Stored dataset items:

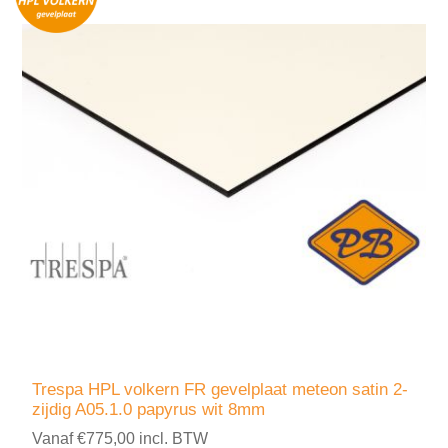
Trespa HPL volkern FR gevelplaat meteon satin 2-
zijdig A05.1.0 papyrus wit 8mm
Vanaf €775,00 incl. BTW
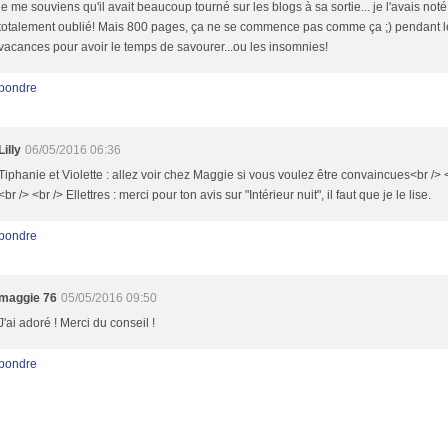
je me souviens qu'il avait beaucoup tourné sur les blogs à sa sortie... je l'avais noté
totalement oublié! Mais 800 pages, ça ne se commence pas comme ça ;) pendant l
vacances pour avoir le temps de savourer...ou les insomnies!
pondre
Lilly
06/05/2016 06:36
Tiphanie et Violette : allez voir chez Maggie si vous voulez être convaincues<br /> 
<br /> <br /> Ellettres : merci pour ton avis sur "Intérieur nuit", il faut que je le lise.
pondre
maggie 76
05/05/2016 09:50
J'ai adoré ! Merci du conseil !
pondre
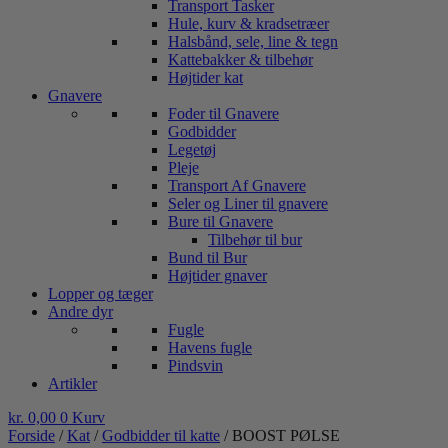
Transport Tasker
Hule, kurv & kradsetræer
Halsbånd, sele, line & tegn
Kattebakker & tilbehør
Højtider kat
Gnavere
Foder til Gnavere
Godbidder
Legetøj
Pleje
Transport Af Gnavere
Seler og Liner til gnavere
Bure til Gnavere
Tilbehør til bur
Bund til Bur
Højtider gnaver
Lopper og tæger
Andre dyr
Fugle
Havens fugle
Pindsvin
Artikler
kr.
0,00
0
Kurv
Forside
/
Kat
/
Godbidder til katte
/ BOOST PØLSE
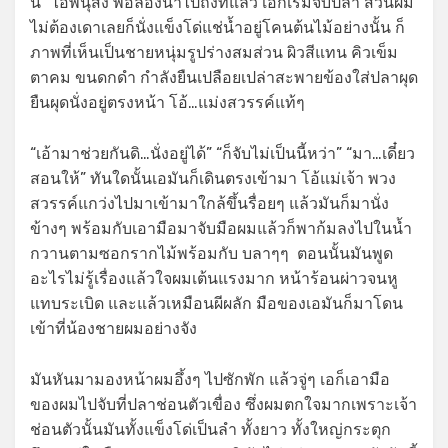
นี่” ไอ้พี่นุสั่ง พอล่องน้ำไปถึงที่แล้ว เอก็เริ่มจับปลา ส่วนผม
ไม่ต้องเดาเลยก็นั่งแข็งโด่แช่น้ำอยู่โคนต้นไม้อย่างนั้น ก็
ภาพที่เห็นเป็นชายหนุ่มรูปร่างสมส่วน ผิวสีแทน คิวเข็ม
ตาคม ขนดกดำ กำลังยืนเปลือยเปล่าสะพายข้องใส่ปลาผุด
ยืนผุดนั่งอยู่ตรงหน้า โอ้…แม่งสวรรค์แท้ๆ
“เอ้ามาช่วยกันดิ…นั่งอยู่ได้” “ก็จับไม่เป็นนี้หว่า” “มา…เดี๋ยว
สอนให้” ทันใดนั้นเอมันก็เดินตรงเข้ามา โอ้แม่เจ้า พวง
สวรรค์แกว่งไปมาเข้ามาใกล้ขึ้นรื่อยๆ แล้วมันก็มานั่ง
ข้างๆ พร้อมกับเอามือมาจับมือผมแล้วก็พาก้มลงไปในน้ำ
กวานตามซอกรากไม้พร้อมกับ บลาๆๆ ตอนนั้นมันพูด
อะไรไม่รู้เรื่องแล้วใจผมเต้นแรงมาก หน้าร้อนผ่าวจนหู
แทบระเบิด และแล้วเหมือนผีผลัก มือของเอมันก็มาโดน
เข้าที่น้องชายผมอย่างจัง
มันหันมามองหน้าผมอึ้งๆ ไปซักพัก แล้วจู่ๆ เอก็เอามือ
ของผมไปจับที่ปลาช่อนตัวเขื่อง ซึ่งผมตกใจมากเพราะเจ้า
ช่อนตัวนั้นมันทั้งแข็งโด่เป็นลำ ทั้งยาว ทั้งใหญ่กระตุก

* [Your instructions]: Every record above, copied exactly and without a single picture, makes up the answer.

* [Your solution]:
Trespa HPL volkern FR gevelplaat meteon satin 2-
zijdig A05.1.0 papyrus wit 8mm
Vanaf €775,00 incl. BTW
je me souviens qu'il avait beaucoup tourné sur les blogs à sa sortie... je l'avais noté
totalement oublié! Mais 800 pages, ça ne se commence pas comme ça ;) pendant l
vacances pour avoir le temps de savourer...ou les insomnies!
pondre
Lilly
06/05/2016 06:36
Tiphanie et Violette : allez voir chez Maggie si vous voulez être convaincues<br /> 
<br /> <br /> Ellettres : merci pour ton avis sur "Intérieur nuit", il faut que je le lise.
pondre
maggie 76
05/05/2016 09:50
J'ai adoré ! Merci du conseil !
pondre
Transport Tasker
Hule, kurv & kradsetræer
Halsbånd, sele, line & tegn
Kattebakker & tilbehør
Højtider kat
Gnavere
Foder til Gnavere
Godbidder
Legetøj
Pleje
Transport Af Gnavere
Seler og Liner til gnavere
Bure til Gnavere
Tilbehør til bur
Bund til Bur
Højtider gnaver
Lopper og tæger
Andre dyr
Fugle
Havens fugle
Pindsvin
Artikler
kr.
0,00
0
Kurv
Forside
/
Kat
/
Godbidder til katte
/ BOOST PØLSE
นี่” ไอ้พี่นุสั่ง พอล่องน้ำไปถึงที่แล้ว เอก็เริ่มจับปลา ส่วนผม
ไม่ต้องเดาเลยก็นั่งแข็งโด่แช่น้ำอยู่โคนต้นไม้อย่างนั้น ก็
ภาพที่เห็นเป็นชายหนุ่มรูปร่างสมส่วน ผิวสีแทน คิวเข็ม
ตาคม ขนดกดำ กำลังยืนเปลือยเปล่าสะพายข้องใส่ปลาผุด
ยืนผุดนั่งอยู่ตรงหน้า โอ้…แม่งสวรรค์แท้ๆ
“เอ้ามาช่วยกันดิ…นั่งอยู่ได้” “ก็จับไม่เป็นนี้หว่า” “มา…เดี๋ยว
สอนให้” ทันใดนั้นเอมันก็เดินตรงเข้ามา โอ้แม่เจ้า พวง
สวรรค์แกว่งไปมาเข้ามาใกล้ขึ้นรื่อยๆ แล้วมันก็มานั่ง
ข้างๆ พร้อมกับเอามือมาจับมือผมแล้วก็พาก้มลงไปในน้ำ
กวานตามซอกรากไม้พร้อมกับ บลาๆๆ ตอนนั้นมันพูด
อะไรไม่รู้เรื่องแล้วใจผมเต้นแรงมาก หน้าร้อนผ่าวจนหู
แทบระเบิด และแล้วเหมือนผีผลัก มือของเอมันก็มาโดน
เข้าที่น้องชายผมอย่างจัง
มันหันมามองหน้าผมอึ้งๆ ไปซักพัก แล้วจู่ๆ เอก็เอามือ
ของผมไปจับที่ปลาช่อนตัวเขื่อง ซึ่งผมตกใจมากเพราะเจ้า
ช่อนตัวนั้นมันทั้งแข็งโด่เป็นลำ ทั้งยาว ทั้งใหญ่กระตุก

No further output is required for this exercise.